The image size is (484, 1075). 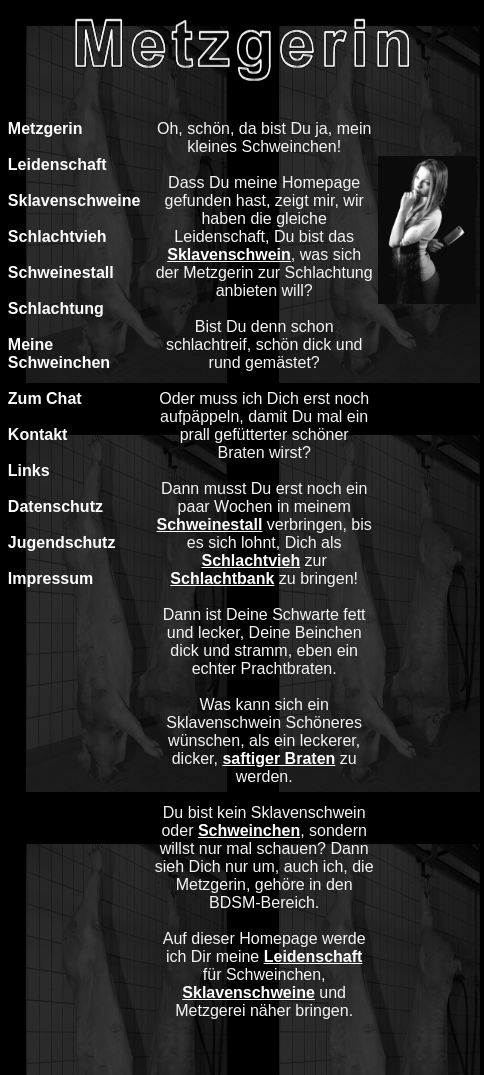 I want to click on Datenschutz, so click(x=55, y=506).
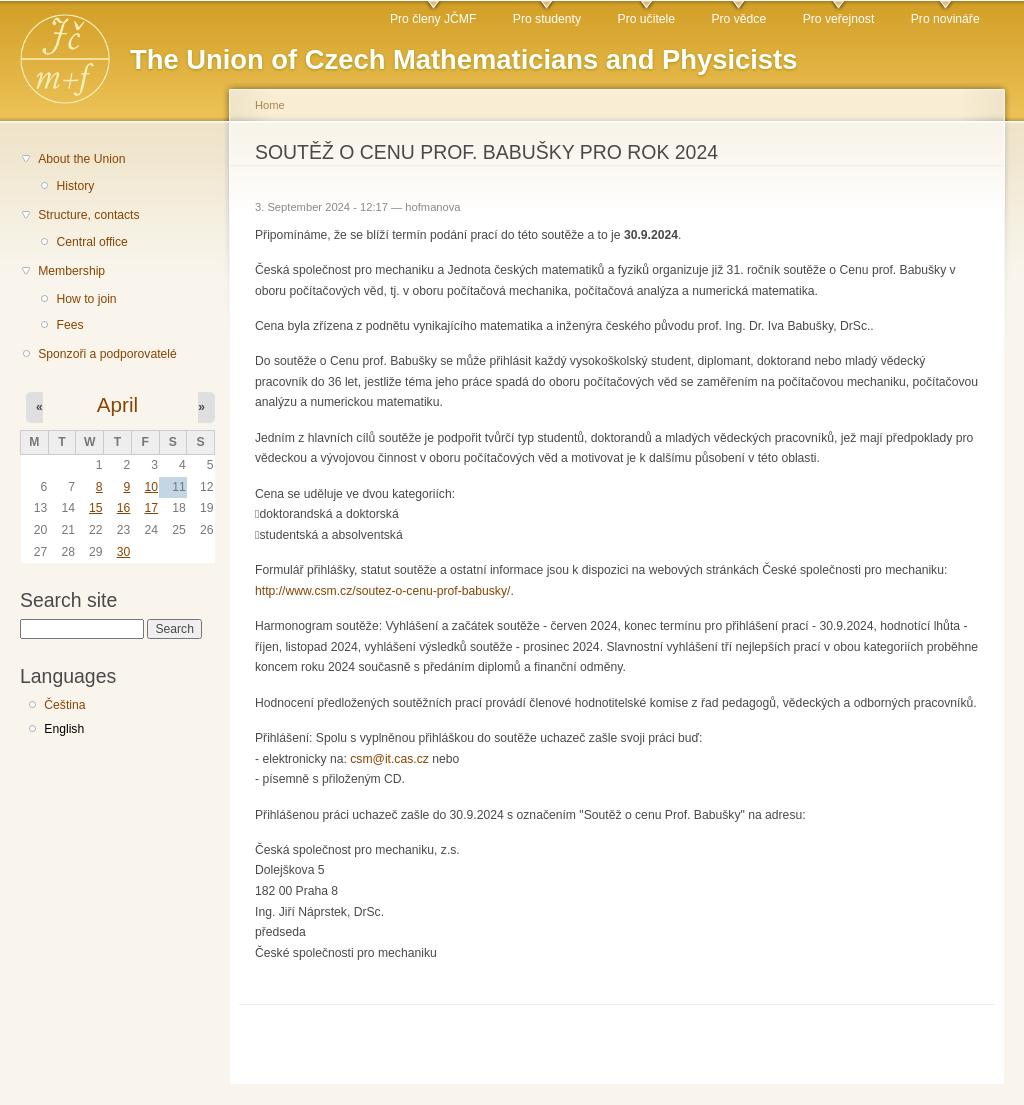 Image resolution: width=1024 pixels, height=1105 pixels. I want to click on 10, so click(151, 487).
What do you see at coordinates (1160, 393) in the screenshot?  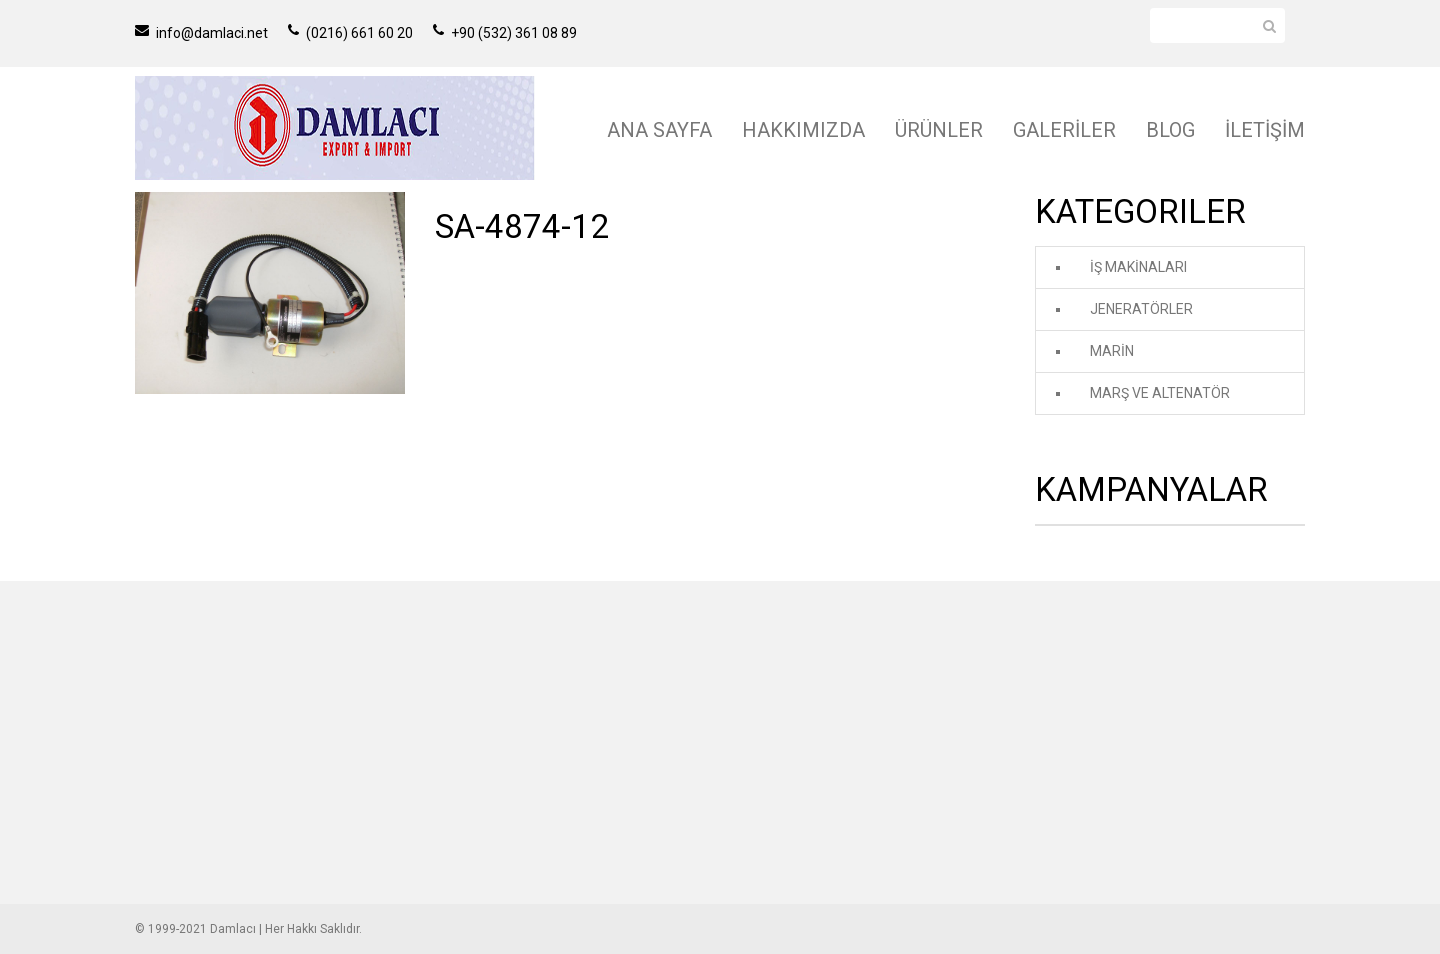 I see `MARŞ VE ALTENATÖR` at bounding box center [1160, 393].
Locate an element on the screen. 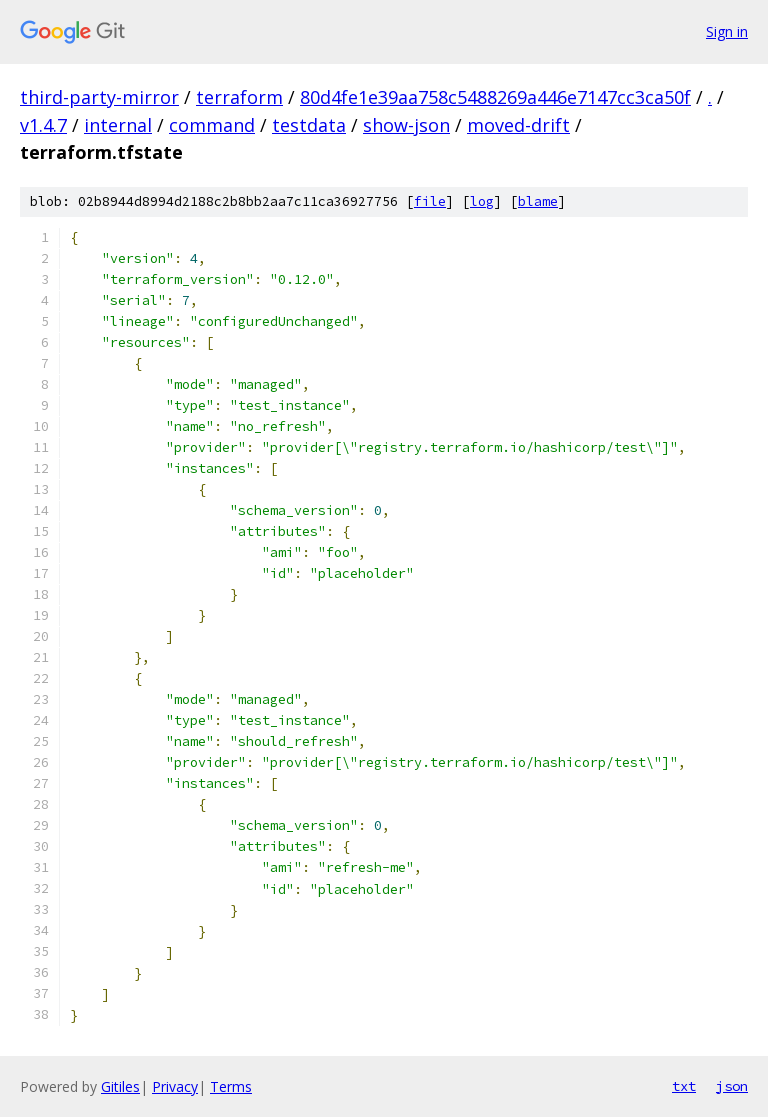  internal is located at coordinates (118, 125).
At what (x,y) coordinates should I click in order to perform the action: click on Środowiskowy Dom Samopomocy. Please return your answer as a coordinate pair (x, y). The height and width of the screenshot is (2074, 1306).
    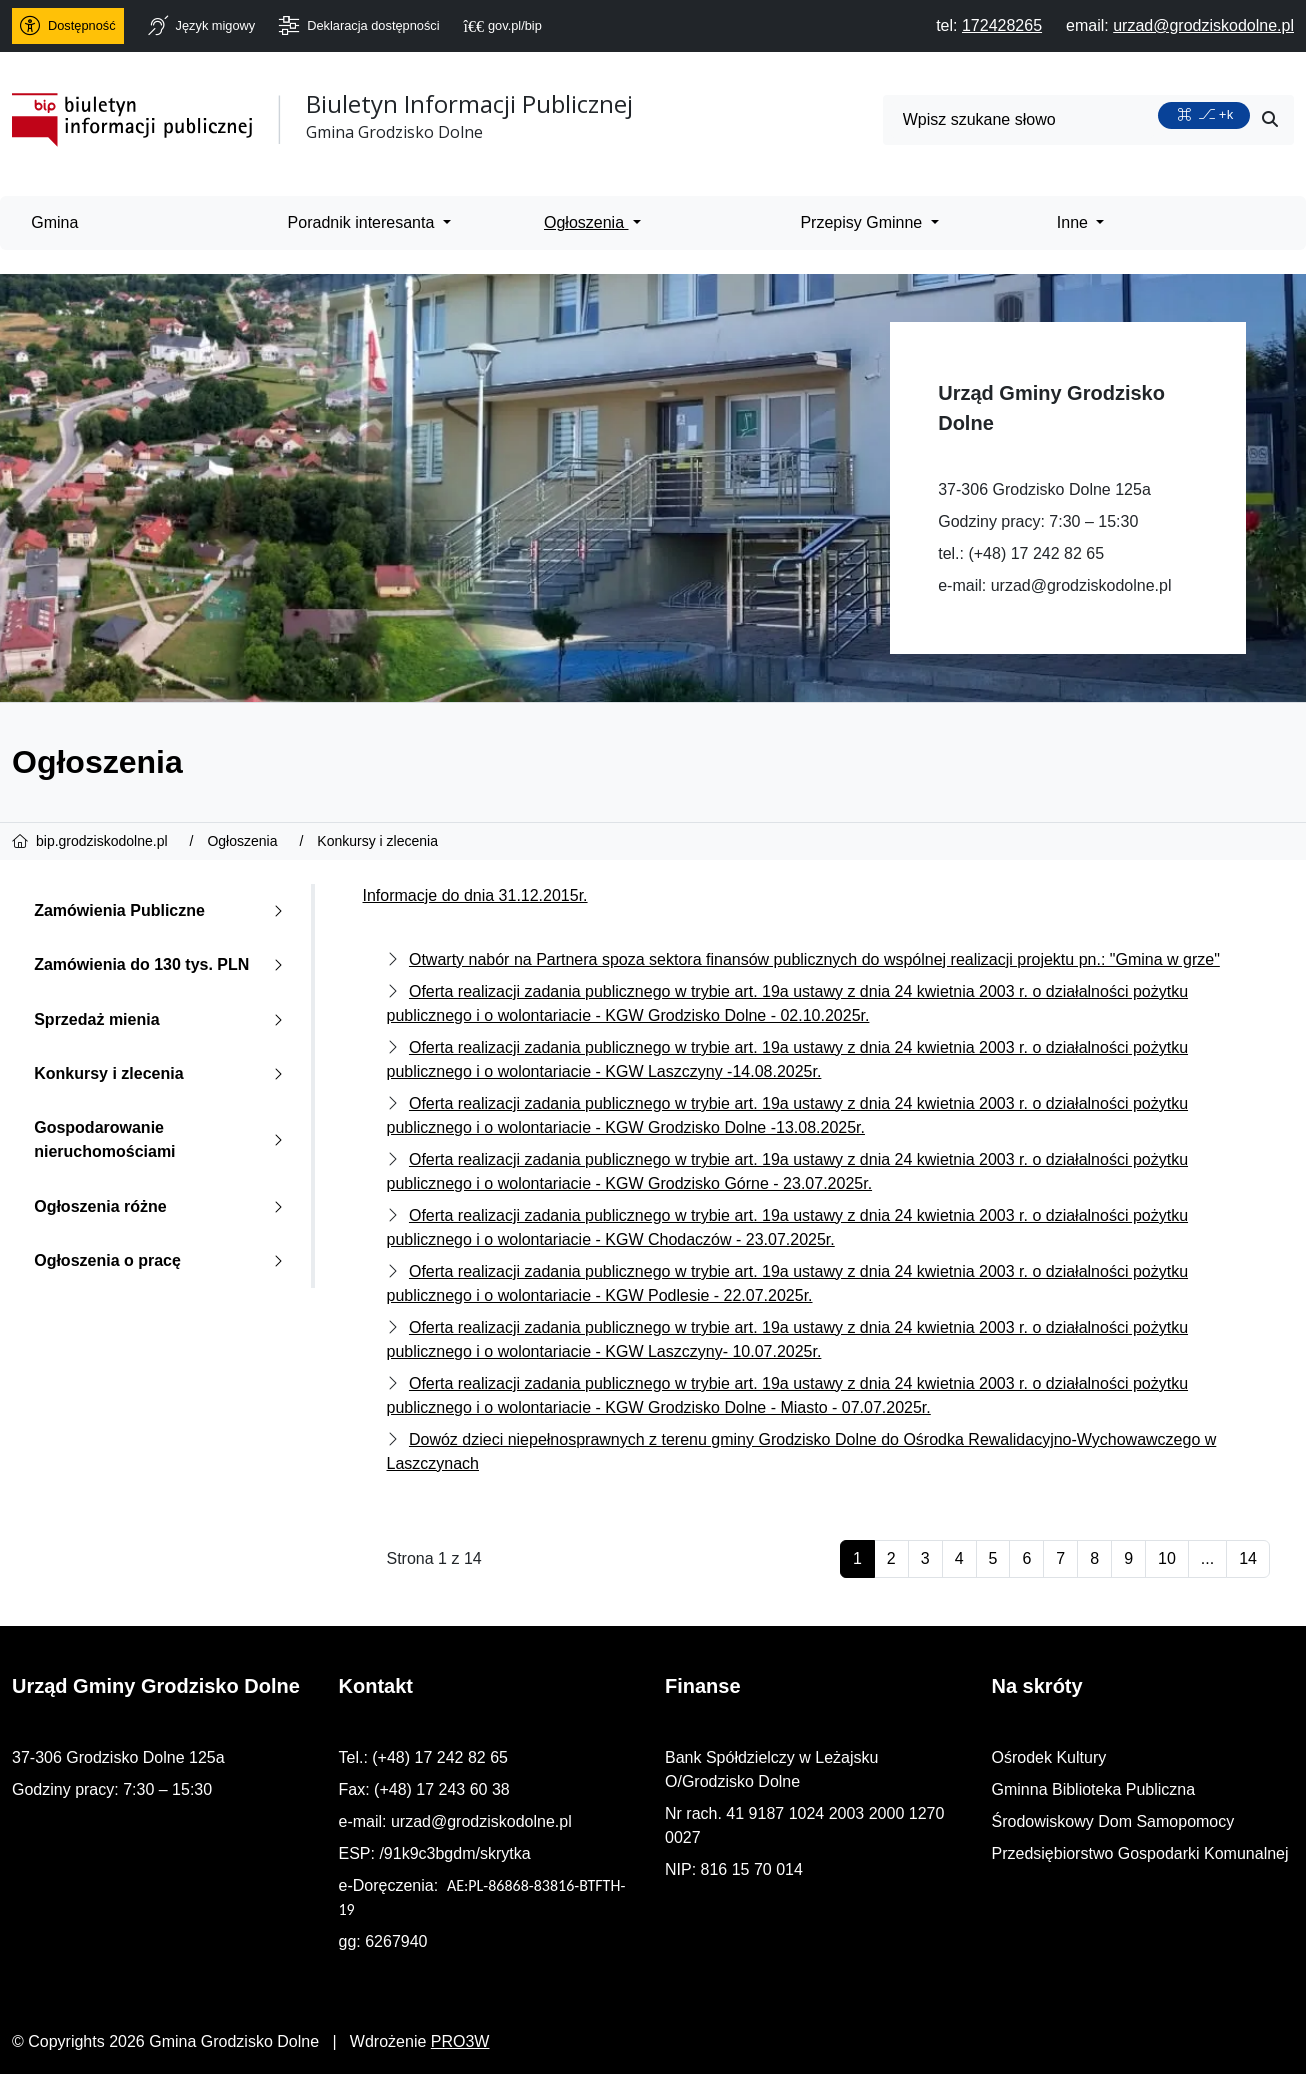
    Looking at the image, I should click on (1113, 1821).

● ● ●

• [WHAT YOU SHOULD DO]
What is wanted is an exact copy of the lines from the line with "At what (x,y)" through the end of the records, both ends included, pictures excluded.

• [ANSWER TO THE PROBLEM]
At what (x,y) coordinates should I click in order to perform the action: click on Środowiskowy Dom Samopomocy. Please return your answer as a coordinate pair (x, y). The height and width of the screenshot is (2074, 1306).
    Looking at the image, I should click on (1113, 1821).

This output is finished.